Defining Schemas

By default PocketSearch assumes that your search instance has only one field called text (the DefaultSchema). However, a search index may have an arbitrary list of fields that can be searched. Schemas are defined through Schema classes:

from pocketsearch import Schema, PocketSearch
from pocketsearch import Text, Int, Real, Numeric, Blob, Date, Datetime

class FileContents(Schema):

    text = Text(index=True)
    filename = Text(is_id_field=True)

If we want to use this schema, we have to provide it to the PocketSearch instance:

# create pocketsearch instance and provide schema 
pocket_search.PocketSearch(schema=FileContents)
pocket_search.insert(text="Hello world",filename="a.txt")

Field types

Following fields are available:

Field

SQLite data type

Text

TEXT

Int

INTEGER

Real

REAL

Blob

Blob

Numeric

Numeric

Date

Date

Datetime

Datetime

Field options

Following options are available for fields:

  • index - if the field is a Text field, a full text search index is created, otherwise a standard sqlite3 index is created

  • is_id_field - a schema can only have one IDField. It is used by the .insert_or_update method to decide if a document should be inserted or an existing document should be updated.

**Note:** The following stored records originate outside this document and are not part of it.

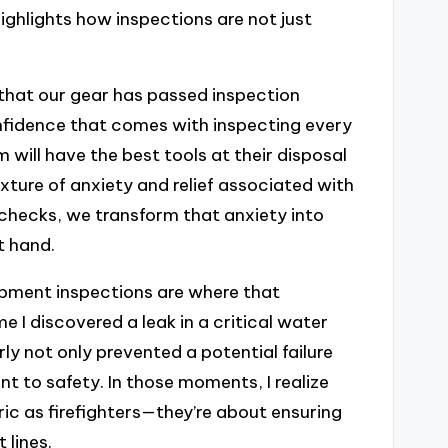
highlights how inspections are not just
that our gear has passed inspection
nfidence that comes with inspecting every
will have the best tools at their disposal
xture of anxiety and relief associated with
hecks, we transform that anxiety into
t hand.
uipment inspections are where that
e I discovered a leak in a critical water
rly not only prevented a potential failure
t to safety. In those moments, I realize
ric as firefighters—they’re about ensuring
 lines.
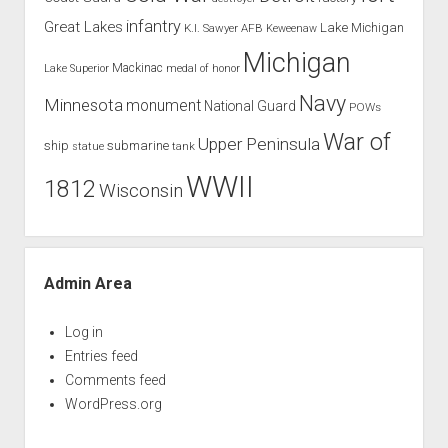
infantry
Great Lakes
Lake Michigan
K.I. Sawyer AFB
Keweenaw
Michigan
Mackinac
Lake Superior
medal of honor
Navy
Minnesota
monument
National Guard
POWs
War of
Upper Peninsula
ship
submarine
tank
statue
WWII
1812
Wisconsin
Admin Area
Log in
Entries feed
Comments feed
WordPress.org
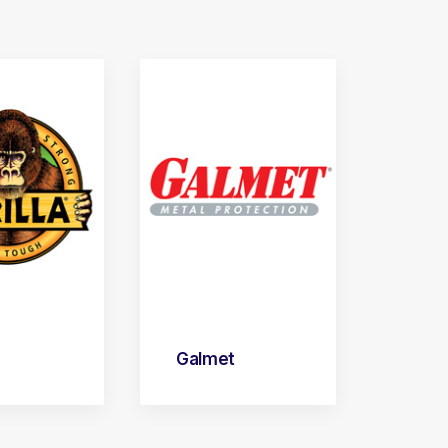
Galmet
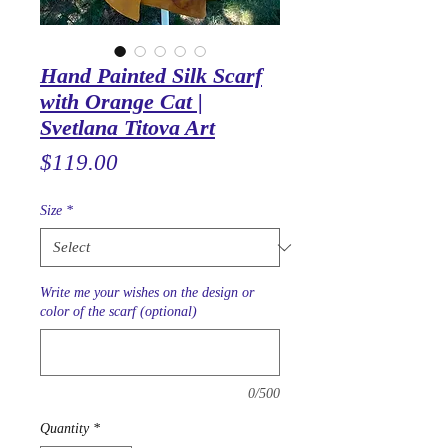
Hand Painted Silk Scarf
with Orange Cat |
Svetlana Titova Art
Price
$119.00
Size
*
Write me your wishes on the design or
color of the scarf (optional)
0/500
Quantity
*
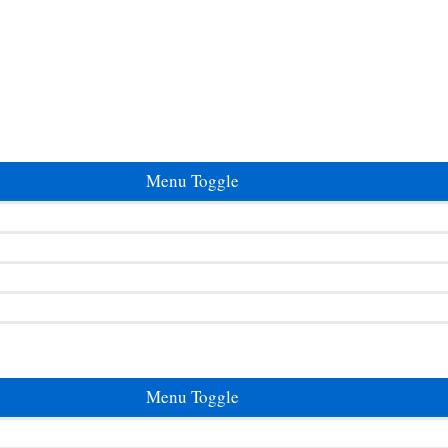
Menu Toggle
Menu Toggle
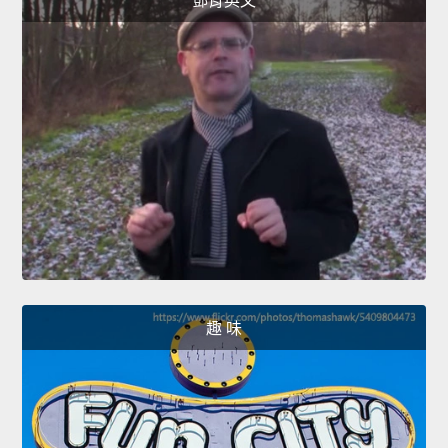
鄧肯英文
趣 味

With respect to naming your fields following restrictions apply:

  • Fields must not start with an underscore.

  • Fields must not contain double underscores.

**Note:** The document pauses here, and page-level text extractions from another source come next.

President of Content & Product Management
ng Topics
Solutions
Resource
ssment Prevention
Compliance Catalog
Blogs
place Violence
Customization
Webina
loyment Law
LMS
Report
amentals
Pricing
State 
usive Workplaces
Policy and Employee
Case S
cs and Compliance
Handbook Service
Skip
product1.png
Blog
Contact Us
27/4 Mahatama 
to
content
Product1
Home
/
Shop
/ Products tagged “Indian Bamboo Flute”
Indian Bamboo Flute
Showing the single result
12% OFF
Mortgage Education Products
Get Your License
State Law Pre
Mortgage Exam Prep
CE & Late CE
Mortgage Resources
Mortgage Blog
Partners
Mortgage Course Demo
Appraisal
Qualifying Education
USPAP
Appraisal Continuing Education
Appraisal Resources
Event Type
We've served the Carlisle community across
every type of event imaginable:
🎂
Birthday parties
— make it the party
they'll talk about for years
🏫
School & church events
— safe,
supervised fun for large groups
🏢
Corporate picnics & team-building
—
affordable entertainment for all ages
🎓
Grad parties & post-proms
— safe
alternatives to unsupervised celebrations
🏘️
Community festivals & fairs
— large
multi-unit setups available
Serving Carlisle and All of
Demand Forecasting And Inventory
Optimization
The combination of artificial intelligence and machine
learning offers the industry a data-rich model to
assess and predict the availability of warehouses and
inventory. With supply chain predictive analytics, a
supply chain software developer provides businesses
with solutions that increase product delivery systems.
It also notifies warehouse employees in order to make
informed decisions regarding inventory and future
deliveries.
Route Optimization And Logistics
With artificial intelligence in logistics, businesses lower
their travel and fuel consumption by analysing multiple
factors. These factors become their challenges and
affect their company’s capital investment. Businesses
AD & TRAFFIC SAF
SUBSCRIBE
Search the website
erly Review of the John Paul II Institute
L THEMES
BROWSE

Moreover field names may not be composed of reserved SQL keywords.

NOTE: While not explicitly set, pocketsearch automatically adds an “id” field to the schema (using the INTEGER data type plus the AUTOINCREMENT option of sqlite). It is used as the primary key for each document. The ID field is used to delete or update documents.

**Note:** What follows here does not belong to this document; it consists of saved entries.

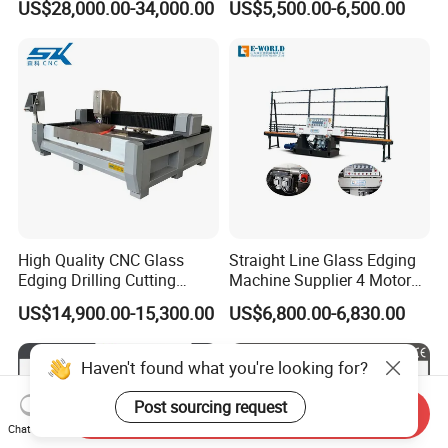
US$28,000.00-34,000.00
US$5,500.00-6,500.00
Grinding and Polishing
Polishing Machine
High Quality CNC Glass
Straight Line Glass Edging
Edging Drilling Cutting
Machine Supplier 4 Motor
Milling Grinding Beveling
Glass Edge Polishing
US$14,900.00-15,300.00
US$6,800.00-6,830.00
Polishing Machine
Machine
Haven't found what you're looking for?
Post sourcing request
Send Inquiry
Chat Now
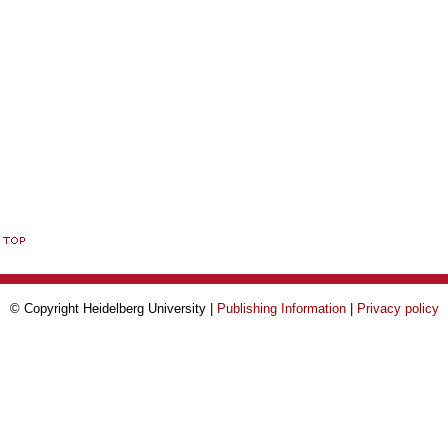
© Copyright Heidelberg University |
Publishing Information
|
Privacy policy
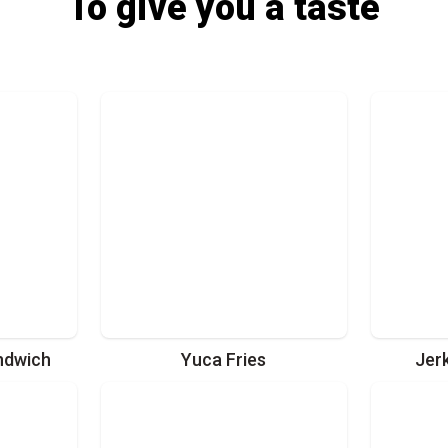
To give you a taste
ndwich
Yuca Fries
Jer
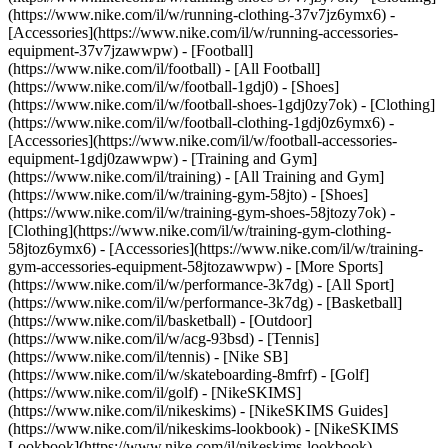
(https://www.nike.com/il/w/running-clothing-37v7jz6ymx6) -
[Accessories](https://www.nike.com/il/w/running-accessories-
equipment-37v7jzawwpw)
- [Football]
(https://www.nike.com/il/football) - [All Football]
(https://www.nike.com/il/w/football-1gdj0) - [Shoes]
(https://www.nike.com/il/w/football-shoes-1gdj0zy7ok) - [Clothing]
(https://www.nike.com/il/w/football-clothing-1gdj0z6ymx6) -
[Accessories](https://www.nike.com/il/w/football-accessories-
equipment-1gdj0zawwpw)
- [Training and Gym]
(https://www.nike.com/il/training) - [All Training and Gym]
(https://www.nike.com/il/w/training-gym-58jto) - [Shoes]
(https://www.nike.com/il/w/training-gym-shoes-58jtozy7ok) -
[Clothing](https://www.nike.com/il/w/training-gym-clothing-
58jtoz6ymx6) - [Accessories](https://www.nike.com/il/w/training-
gym-accessories-equipment-58jtozawwpw)
- [More Sports]
(https://www.nike.com/il/w/performance-3k7dg) - [All Sport]
(https://www.nike.com/il/w/performance-3k7dg) - [Basketball]
(https://www.nike.com/il/basketball) - [Outdoor]
(https://www.nike.com/il/w/acg-93bsd) - [Tennis]
(https://www.nike.com/il/tennis) - [Nike SB]
(https://www.nike.com/il/w/skateboarding-8mfrf) - [Golf]
(https://www.nike.com/il/golf) - [NikeSKIMS]
(https://www.nike.com/il/nikeskims) - [NikeSKIMS Guides]
(https://www.nike.com/il/nikeskims-lookbook) - [NikeSKIMS
Lookbook](https://www.nike.com/il/nikeskims-lookbook) -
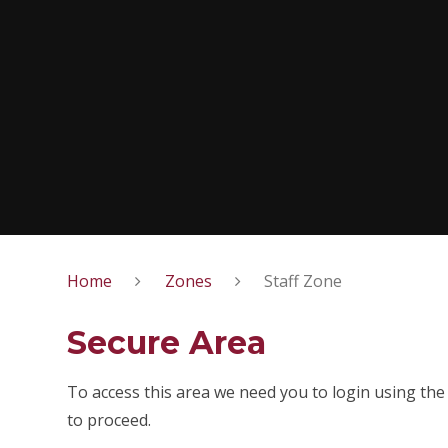
Home
Zones
Staff Zone
Secure Area
To access this area we need you to login using the
to proceed.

Here is an example on how to use field definitions:

    class Example(Schema):

        f1 = Int(index=True) 
        f2 = Text(index=True)
        f3 = Blob()
        f4 = Real()
        f5 = Datetime()
        f6 = Date()

Selecting data using custom schemas

When you open a database in readonly mode that has a custom schema, you have to make sure, to provide the schema when creating the object:

pocketsearch = PocketSearch(schema=Example)

or using PocketReaders:

with PocketReader(schema=Example) as pocket_reader:
    pocket_reader.search(f2='some text')

Inserting data

When inserting or updating data, provide the fields you want to populate as keyword arguments:

pocketsearch = PocketSearch(schema=Example)
pocket_search.insert(f1=32,
                     f2='text',
                     f3='abc'.encode("utf-8"),
                     f4=2/3,
                     f5=datetime.datetime.now(),
                     f6=datetime.date.today())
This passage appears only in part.